→ Extracted data:

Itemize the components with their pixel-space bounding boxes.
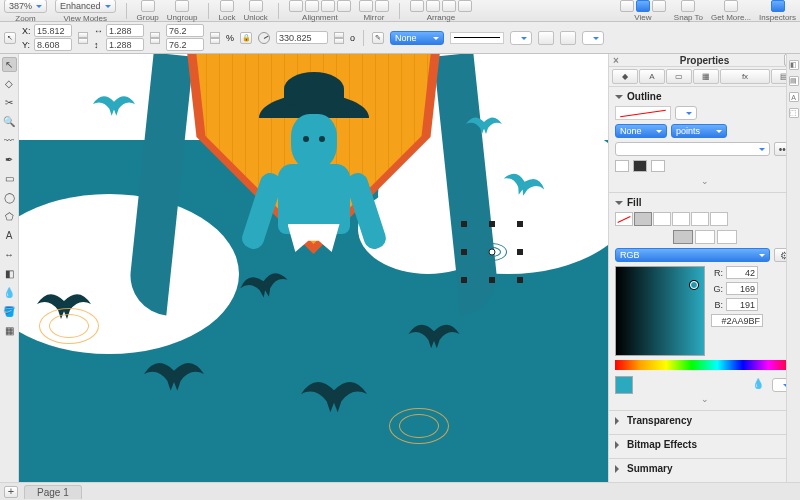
polygon-tool[interactable]: ⬠ xyxy=(2,209,17,224)
docker-tab[interactable]: ⬚ xyxy=(789,108,799,118)
docker-tab[interactable]: ◧ xyxy=(789,60,799,70)
corner-bevel-button[interactable] xyxy=(651,160,665,172)
fill-overprint-button[interactable] xyxy=(717,230,737,244)
selection-handle[interactable] xyxy=(461,221,467,227)
y-input[interactable]: 8.608 xyxy=(34,38,72,51)
transparency-tool[interactable]: ▦ xyxy=(2,323,17,338)
corner-miter-button[interactable] xyxy=(615,160,629,172)
text-tool[interactable]: A xyxy=(2,228,17,243)
b-input[interactable]: 191 xyxy=(726,298,758,311)
selection-handle[interactable] xyxy=(461,277,467,283)
viewmodes-select[interactable]: Enhanced xyxy=(55,0,116,13)
rectangle-tool[interactable]: ▭ xyxy=(2,171,17,186)
more-options-select[interactable] xyxy=(582,31,604,45)
shadow-tool[interactable]: ◧ xyxy=(2,266,17,281)
section-collapse-icon[interactable]: ⌄ xyxy=(615,176,794,186)
tab-layout[interactable]: ▭ xyxy=(666,69,692,84)
stroke-preview[interactable] xyxy=(450,32,504,44)
pen-icon[interactable]: ✎ xyxy=(372,32,384,44)
docker-tab[interactable]: A xyxy=(789,92,799,102)
transparency-title[interactable]: Transparency xyxy=(615,415,794,426)
fill-fountain-button[interactable] xyxy=(653,212,671,226)
group-button[interactable] xyxy=(141,0,155,12)
inspectors-button[interactable] xyxy=(771,0,785,12)
hue-slider[interactable] xyxy=(615,360,794,370)
color-model-select[interactable]: RGB xyxy=(615,248,770,262)
fill-tool[interactable]: 🪣 xyxy=(2,304,17,319)
align-button[interactable] xyxy=(305,0,319,12)
selection-handle[interactable] xyxy=(517,221,523,227)
dimension-tool[interactable]: ↔ xyxy=(2,247,17,262)
mirror-v-button[interactable] xyxy=(375,0,389,12)
close-panel-icon[interactable]: × xyxy=(613,55,619,66)
freehand-tool[interactable]: 〰 xyxy=(2,133,17,148)
section-collapse-icon[interactable]: ⌄ xyxy=(615,394,794,404)
arrange-back-button[interactable] xyxy=(458,0,472,12)
tab-text[interactable]: A xyxy=(639,69,665,84)
fill-uniform-button[interactable] xyxy=(634,212,652,226)
lock-button[interactable] xyxy=(220,0,234,12)
snapto-button[interactable] xyxy=(681,0,695,12)
selection-handle[interactable] xyxy=(517,249,523,255)
fill-pattern-button[interactable] xyxy=(672,212,690,226)
summary-title[interactable]: Summary xyxy=(615,463,794,474)
fill-title[interactable]: Fill xyxy=(615,197,794,208)
fill-none-button[interactable] xyxy=(615,212,633,226)
r-input[interactable]: 42 xyxy=(726,266,758,279)
cursor-icon[interactable]: ↖ xyxy=(4,32,16,44)
page-tab[interactable]: Page 1 xyxy=(24,485,82,499)
outline-preview[interactable] xyxy=(615,106,671,120)
fill-winding-button[interactable] xyxy=(695,230,715,244)
wrap-button[interactable] xyxy=(538,31,554,45)
outline-title[interactable]: Outline xyxy=(615,91,794,102)
selection-box[interactable] xyxy=(464,224,520,280)
align-button[interactable] xyxy=(289,0,303,12)
shape-tool[interactable]: ◇ xyxy=(2,76,17,91)
g-input[interactable]: 169 xyxy=(726,282,758,295)
arrange-front-button[interactable] xyxy=(410,0,424,12)
crop-tool[interactable]: ✂ xyxy=(2,95,17,110)
view-button-active[interactable] xyxy=(636,0,650,12)
x-input[interactable]: 15.812 xyxy=(34,24,72,37)
xy-stepper[interactable] xyxy=(78,32,88,44)
ph-input[interactable]: 76.2 xyxy=(166,38,204,51)
eyedropper-icon[interactable]: 💧 xyxy=(752,378,766,392)
eyedropper-tool[interactable]: 💧 xyxy=(2,285,17,300)
tab-page[interactable]: ▦ xyxy=(693,69,719,84)
arrange-backward-button[interactable] xyxy=(442,0,456,12)
selection-handle[interactable] xyxy=(461,249,467,255)
docker-tab[interactable]: ▤ xyxy=(789,76,799,86)
current-color-swatch[interactable] xyxy=(615,376,633,394)
arrange-forward-button[interactable] xyxy=(426,0,440,12)
rotation-input[interactable]: 330.825 xyxy=(276,31,328,44)
stroke-style-select[interactable]: None xyxy=(390,31,444,45)
align-button[interactable] xyxy=(337,0,351,12)
add-page-button[interactable]: + xyxy=(4,486,18,498)
align-button[interactable] xyxy=(321,0,335,12)
corner-round-button[interactable] xyxy=(633,160,647,172)
selection-handle[interactable] xyxy=(517,277,523,283)
tab-effects[interactable]: fx xyxy=(720,69,770,84)
mirror-h-button[interactable] xyxy=(359,0,373,12)
outline-units-select[interactable]: points xyxy=(671,124,727,138)
tab-object[interactable]: ◆ xyxy=(612,69,638,84)
pen-tool[interactable]: ✒ xyxy=(2,152,17,167)
h-input[interactable]: 1.288 xyxy=(106,38,144,51)
fill-texture-button[interactable] xyxy=(691,212,709,226)
pw-input[interactable]: 76.2 xyxy=(166,24,204,37)
selection-handle[interactable] xyxy=(489,277,495,283)
zoom-tool[interactable]: 🔍 xyxy=(2,114,17,129)
stroke-width-select[interactable] xyxy=(510,31,532,45)
pct-stepper[interactable] xyxy=(210,32,220,44)
outline-preview-select[interactable] xyxy=(675,106,697,120)
fill-postscript-button[interactable] xyxy=(710,212,728,226)
outline-dash-select[interactable] xyxy=(615,142,770,156)
canvas[interactable] xyxy=(19,54,608,482)
view-button[interactable] xyxy=(620,0,634,12)
wh-stepper[interactable] xyxy=(150,32,160,44)
bitmap-title[interactable]: Bitmap Effects xyxy=(615,439,794,450)
lock-aspect-icon[interactable]: 🔒 xyxy=(240,32,252,44)
w-input[interactable]: 1.288 xyxy=(106,24,144,37)
view-button[interactable] xyxy=(652,0,666,12)
ellipse-tool[interactable]: ◯ xyxy=(2,190,17,205)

→ Task directions:
What is needed is an exact reproduction of the data, pictures excluded.

→ Response to this task:
Itemize the components with their pixel-space bounding boxes.
polygon-tool[interactable]: ⬠ xyxy=(2,209,17,224)
docker-tab[interactable]: ⬚ xyxy=(789,108,799,118)
docker-tab[interactable]: ◧ xyxy=(789,60,799,70)
corner-bevel-button[interactable] xyxy=(651,160,665,172)
fill-overprint-button[interactable] xyxy=(717,230,737,244)
selection-handle[interactable] xyxy=(461,221,467,227)
y-input[interactable]: 8.608 xyxy=(34,38,72,51)
transparency-tool[interactable]: ▦ xyxy=(2,323,17,338)
corner-miter-button[interactable] xyxy=(615,160,629,172)
text-tool[interactable]: A xyxy=(2,228,17,243)
b-input[interactable]: 191 xyxy=(726,298,758,311)
selection-handle[interactable] xyxy=(461,277,467,283)
viewmodes-select[interactable]: Enhanced xyxy=(55,0,116,13)
rectangle-tool[interactable]: ▭ xyxy=(2,171,17,186)
more-options-select[interactable] xyxy=(582,31,604,45)
shadow-tool[interactable]: ◧ xyxy=(2,266,17,281)
section-collapse-icon[interactable]: ⌄ xyxy=(615,176,794,186)
tab-layout[interactable]: ▭ xyxy=(666,69,692,84)
stroke-preview[interactable] xyxy=(450,32,504,44)
pen-icon[interactable]: ✎ xyxy=(372,32,384,44)
docker-tab[interactable]: A xyxy=(789,92,799,102)
transparency-title[interactable]: Transparency xyxy=(615,415,794,426)
fill-fountain-button[interactable] xyxy=(653,212,671,226)
group-button[interactable] xyxy=(141,0,155,12)
inspectors-button[interactable] xyxy=(771,0,785,12)
hue-slider[interactable] xyxy=(615,360,794,370)
color-model-select[interactable]: RGB xyxy=(615,248,770,262)
fill-tool[interactable]: 🪣 xyxy=(2,304,17,319)
align-button[interactable] xyxy=(305,0,319,12)
selection-handle[interactable] xyxy=(517,221,523,227)
dimension-tool[interactable]: ↔ xyxy=(2,247,17,262)
mirror-v-button[interactable] xyxy=(375,0,389,12)
close-panel-icon[interactable]: × xyxy=(613,55,619,66)
freehand-tool[interactable]: 〰 xyxy=(2,133,17,148)
section-collapse-icon[interactable]: ⌄ xyxy=(615,394,794,404)
arrange-back-button[interactable] xyxy=(458,0,472,12)
tab-text[interactable]: A xyxy=(639,69,665,84)
fill-uniform-button[interactable] xyxy=(634,212,652,226)
lock-button[interactable] xyxy=(220,0,234,12)
snapto-button[interactable] xyxy=(681,0,695,12)
selection-handle[interactable] xyxy=(517,249,523,255)
fill-pattern-button[interactable] xyxy=(672,212,690,226)
summary-title[interactable]: Summary xyxy=(615,463,794,474)
fill-title[interactable]: Fill xyxy=(615,197,794,208)
fill-none-button[interactable] xyxy=(615,212,633,226)
r-input[interactable]: 42 xyxy=(726,266,758,279)
cursor-icon[interactable]: ↖ xyxy=(4,32,16,44)
page-tab[interactable]: Page 1 xyxy=(24,485,82,499)
outline-preview[interactable] xyxy=(615,106,671,120)
fill-winding-button[interactable] xyxy=(695,230,715,244)
wrap-button[interactable] xyxy=(538,31,554,45)
outline-title[interactable]: Outline xyxy=(615,91,794,102)
selection-box[interactable] xyxy=(464,224,520,280)
align-button[interactable] xyxy=(289,0,303,12)
shape-tool[interactable]: ◇ xyxy=(2,76,17,91)
g-input[interactable]: 169 xyxy=(726,282,758,295)
arrange-front-button[interactable] xyxy=(410,0,424,12)
crop-tool[interactable]: ✂ xyxy=(2,95,17,110)
view-button-active[interactable] xyxy=(636,0,650,12)
x-input[interactable]: 15.812 xyxy=(34,24,72,37)
xy-stepper[interactable] xyxy=(78,32,88,44)
ph-input[interactable]: 76.2 xyxy=(166,38,204,51)
eyedropper-icon[interactable]: 💧 xyxy=(752,378,766,392)
eyedropper-tool[interactable]: 💧 xyxy=(2,285,17,300)
tab-page[interactable]: ▦ xyxy=(693,69,719,84)
arrange-backward-button[interactable] xyxy=(442,0,456,12)
selection-handle[interactable] xyxy=(461,249,467,255)
docker-tab[interactable]: ▤ xyxy=(789,76,799,86)
current-color-swatch[interactable] xyxy=(615,376,633,394)
arrange-forward-button[interactable] xyxy=(426,0,440,12)
rotation-input[interactable]: 330.825 xyxy=(276,31,328,44)
stroke-style-select[interactable]: None xyxy=(390,31,444,45)
align-button[interactable] xyxy=(337,0,351,12)
add-page-button[interactable]: + xyxy=(4,486,18,498)
align-button[interactable] xyxy=(321,0,335,12)
corner-round-button[interactable] xyxy=(633,160,647,172)
selection-handle[interactable] xyxy=(517,277,523,283)
tab-effects[interactable]: fx xyxy=(720,69,770,84)
mirror-h-button[interactable] xyxy=(359,0,373,12)
outline-units-select[interactable]: points xyxy=(671,124,727,138)
tab-object[interactable]: ◆ xyxy=(612,69,638,84)
pen-tool[interactable]: ✒ xyxy=(2,152,17,167)
h-input[interactable]: 1.288 xyxy=(106,38,144,51)
fill-texture-button[interactable] xyxy=(691,212,709,226)
pw-input[interactable]: 76.2 xyxy=(166,24,204,37)
selection-handle[interactable] xyxy=(489,277,495,283)
zoom-tool[interactable]: 🔍 xyxy=(2,114,17,129)
stroke-width-select[interactable] xyxy=(510,31,532,45)
pct-stepper[interactable] xyxy=(210,32,220,44)
outline-preview-select[interactable] xyxy=(675,106,697,120)
fill-postscript-button[interactable] xyxy=(710,212,728,226)
outline-dash-select[interactable] xyxy=(615,142,770,156)
canvas[interactable] xyxy=(19,54,608,482)
view-button[interactable] xyxy=(620,0,634,12)
wh-stepper[interactable] xyxy=(150,32,160,44)
bitmap-title[interactable]: Bitmap Effects xyxy=(615,439,794,450)
lock-aspect-icon[interactable]: 🔒 xyxy=(240,32,252,44)
w-input[interactable]: 1.288 xyxy=(106,24,144,37)
view-button[interactable] xyxy=(652,0,666,12)
ellipse-tool[interactable]: ◯ xyxy=(2,190,17,205)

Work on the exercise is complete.